An Analysis of The Romanian and European Pre-Covid19 Healthcare Systems

Matei Bejan, Valentin Călinescu, Andrei Zugravu

Motivation

The Covid-19 pandemic has shifted so much attention towards treating the virus that crucial areas of Romanian healthcare have been all but forgotten. Our society presents rampant cronic problems, such as:

  1. Child and maternal mortality rates due to poor infrastructure;
  2. HIV infestation rates due to the underinvestment into long-time HIV treatment;
  3. Teenage pregnancies and the ignorance towards contraception methods due to the lack of sexual health education.

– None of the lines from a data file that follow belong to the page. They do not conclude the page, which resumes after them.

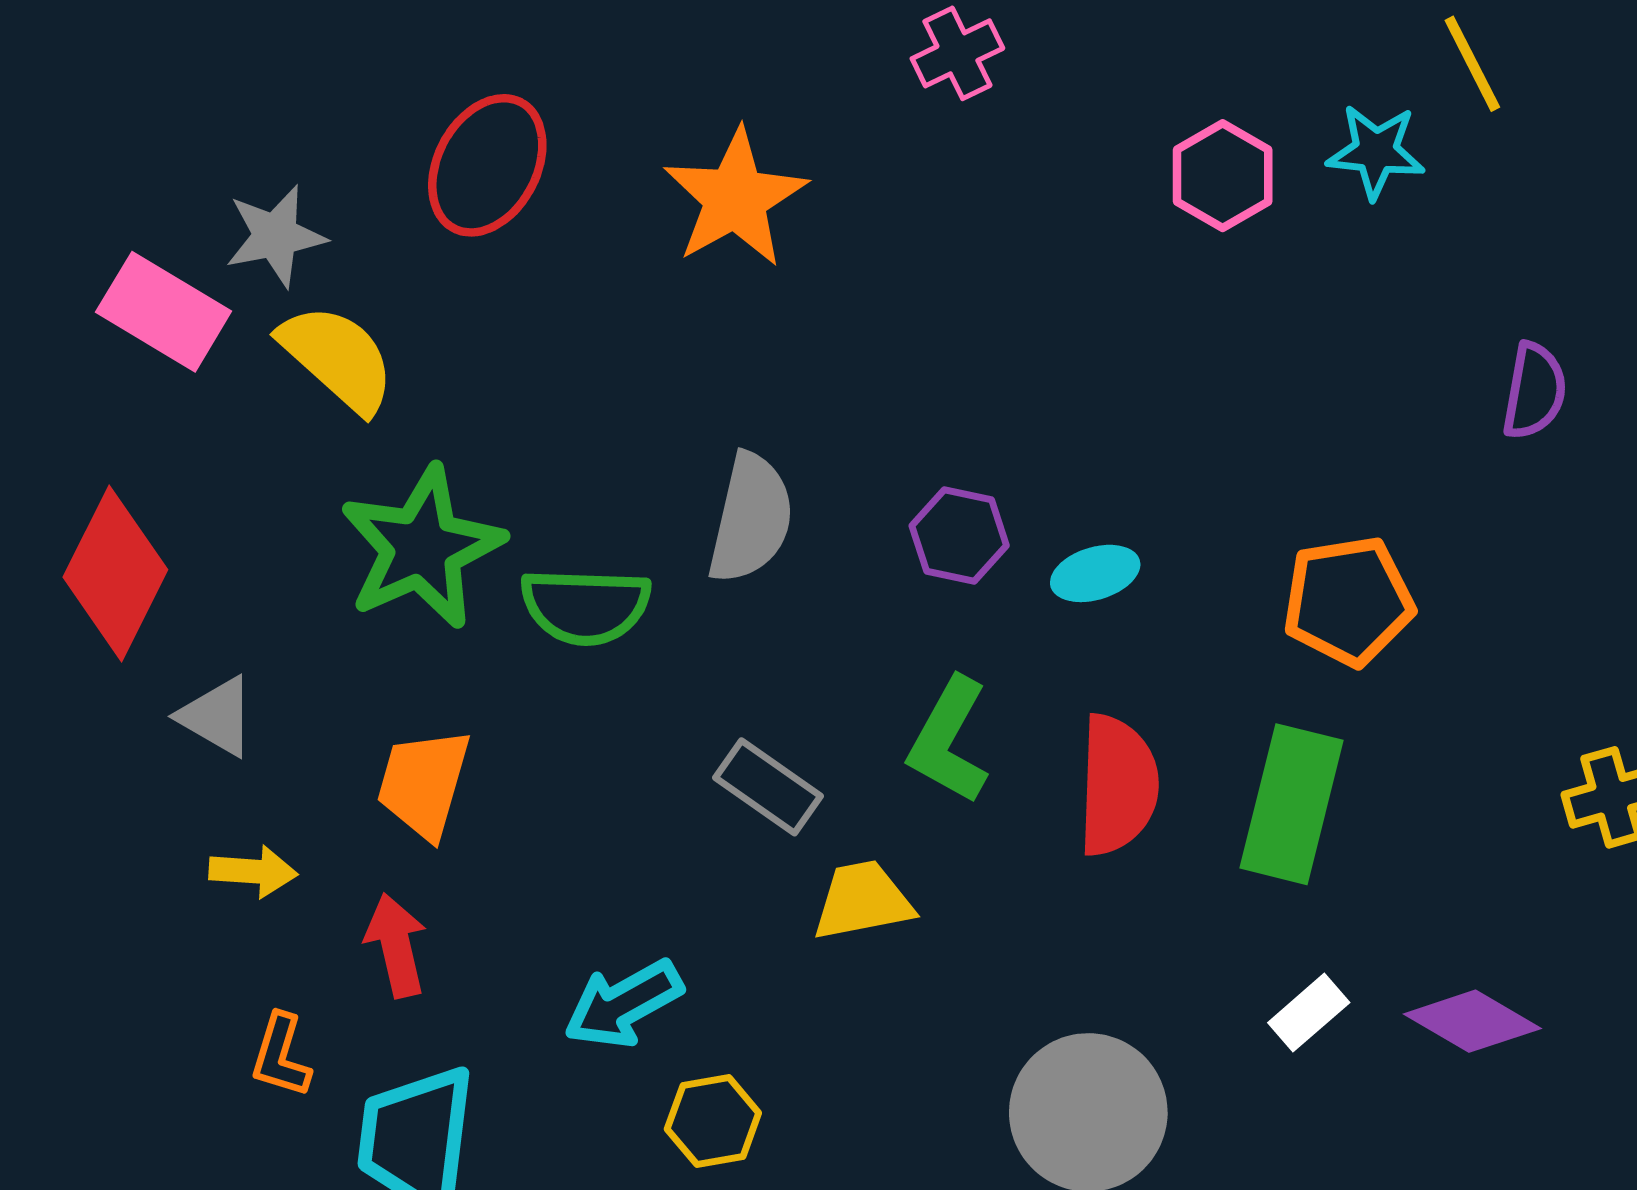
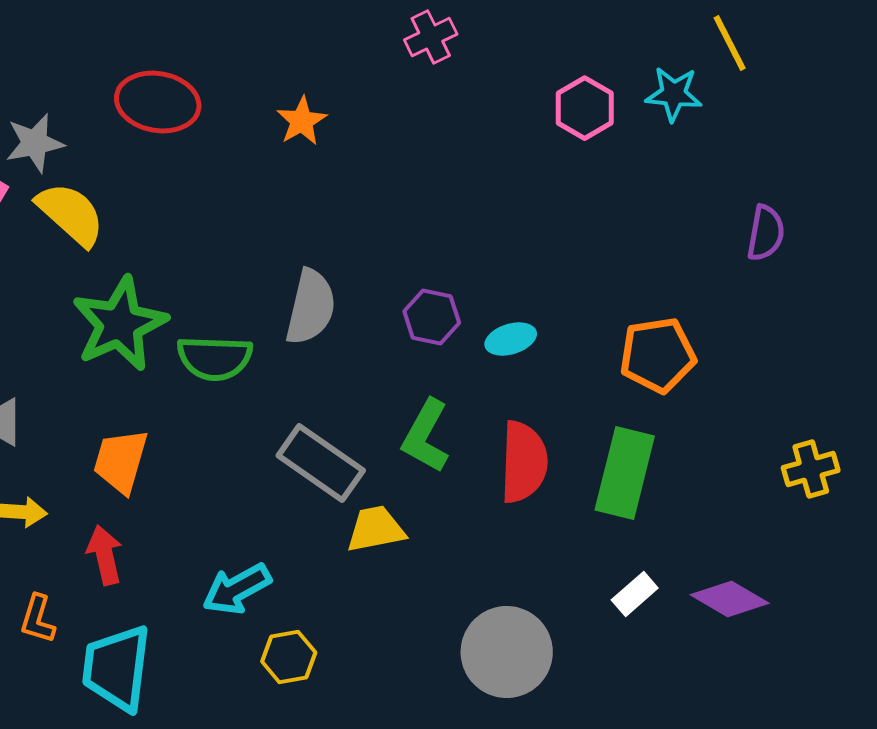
red ellipse: (487, 165) -> (158, 102), turned 72
orange star: (735, 198) -> (302, 121), size x0.6
gray rectangle: (768, 787) -> (321, 463), size x1.4

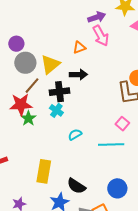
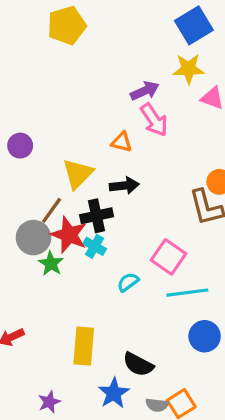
orange triangle: (79, 47) -> (122, 142), turned 40
gray circle: (25, 63) -> (33, 238), moved
red star: (21, 105) -> (69, 235), moved, turned 30
pink square: (122, 124) -> (169, 257), moved, size x1.5
blue circle: (117, 188) -> (205, 336), moved

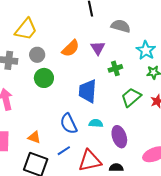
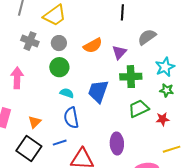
gray semicircle: (121, 26) -> (147, 37), turned -66
green cross: (115, 68) -> (131, 77), size x1.5
cyan semicircle: (96, 123) -> (67, 93), moved
orange triangle: (34, 137) -> (35, 122), turned 40

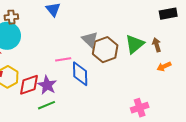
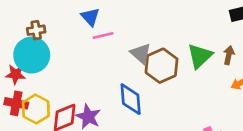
brown arrow: (157, 45) -> (229, 55), turned 32
pink line: (63, 59) -> (103, 36), moved

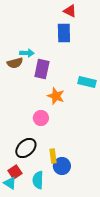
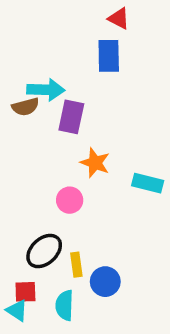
cyan arrow: (27, 53) -> (46, 90), size x1.5
cyan rectangle: (87, 82) -> (148, 183), moved
yellow rectangle: (53, 156) -> (76, 265), moved
red square: (15, 172) -> (25, 292), turned 32

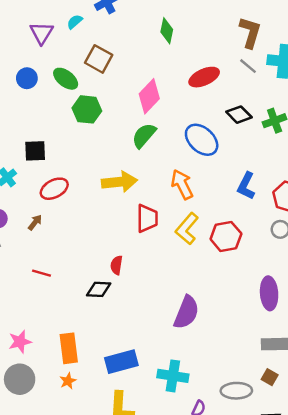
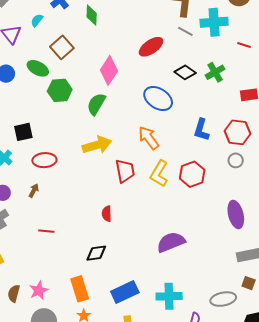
green diamond: (167, 31) -> (92, 15), moved
brown square: (99, 59) -> (62, 47), turned 30
green semicircle: (144, 135) -> (96, 104), moved
red ellipse: (54, 189) -> (44, 160), turned 35
black diamond: (99, 289) -> (96, 253), moved
purple semicircle: (186, 312) -> (171, 242), turned -124

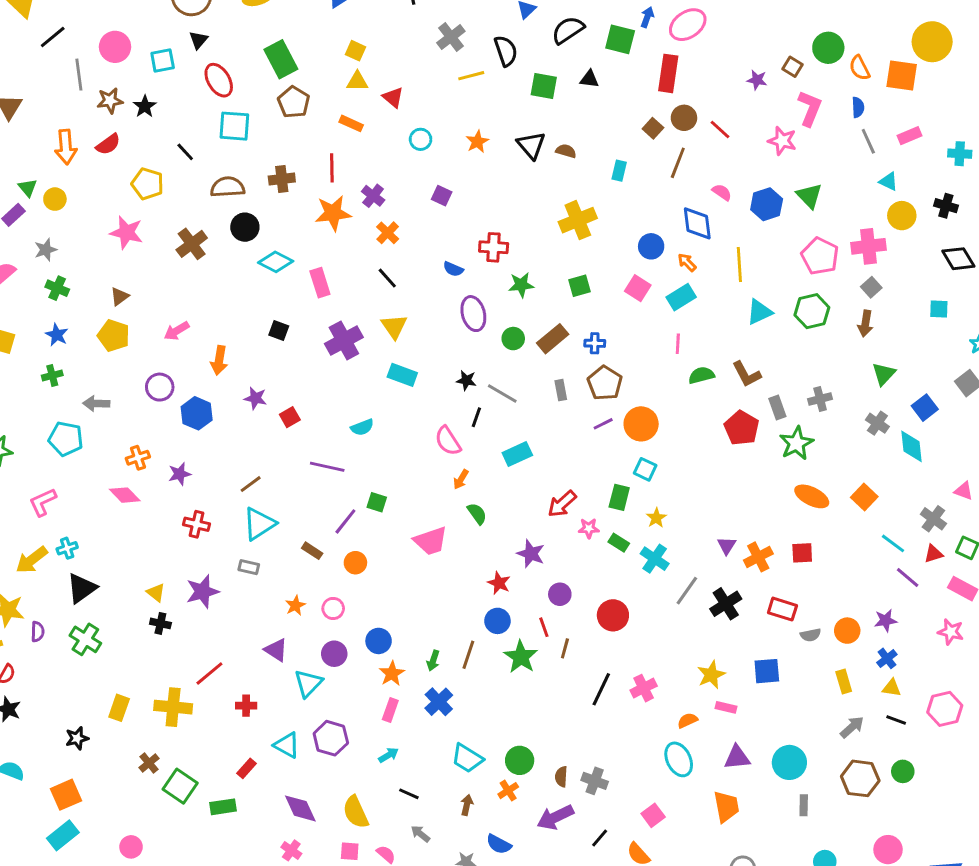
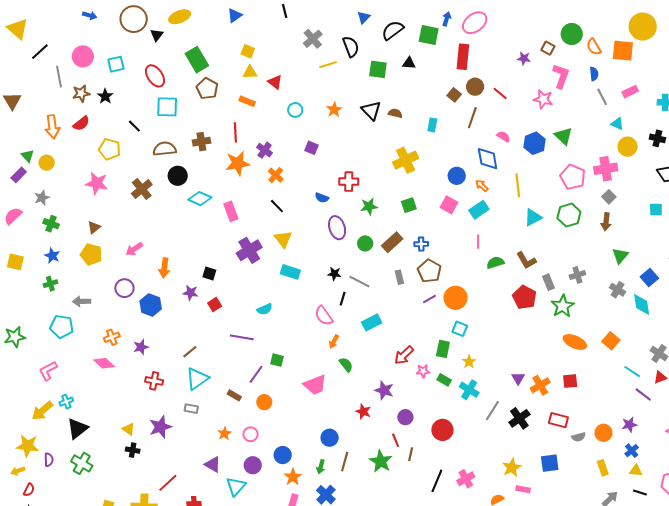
black triangle: (198, 40) -> (157, 35), moved
black square: (279, 331) -> (209, 274), moved
blue circle: (497, 621) -> (330, 438), moved

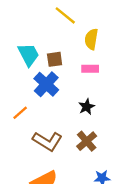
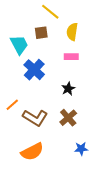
brown square: (55, 59) -> (41, 33), moved
orange line: (20, 113) -> (12, 105), moved

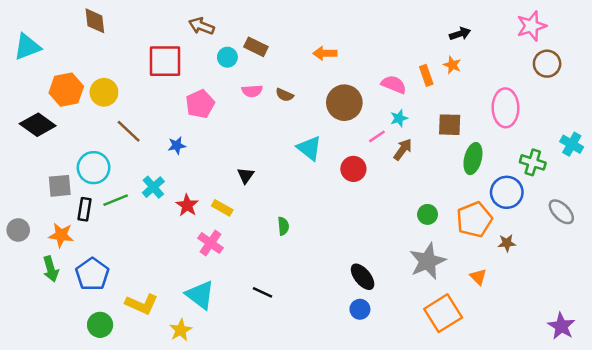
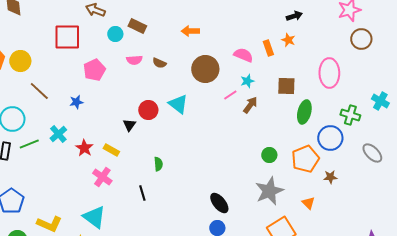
red circle: (353, 169) -> (148, 110), moved
black line: (262, 292) -> (142, 193), moved, turned 49

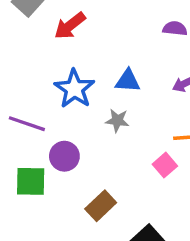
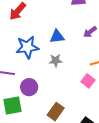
blue star: (74, 89) -> (27, 47), turned -30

Although the existence of issues such as those listed above is an acknowedged sad reality in Romania multiple succeding Governments have done little to nothing to control and reduce them. Most of the poilticians’ initiatives focus on cutting investments, spendings and salaries from the health and education sectors rather than the allocation of more funds and manpower in order to solve the problems of the people they serve and represent.

We took this opportunity to conduct a visual-focused analysis on the situation of the Romanian heathcare system and its pitfalls, while also drawing a parallel with other E.U. and Schengen countries. We decided to compare our country namely with its Western counterparts, as those are the ones to realize the importance of investing heavily into public healthcare, health education and research. We avoided the United States as it an underdeveloped country when it comes to the healthcare sector.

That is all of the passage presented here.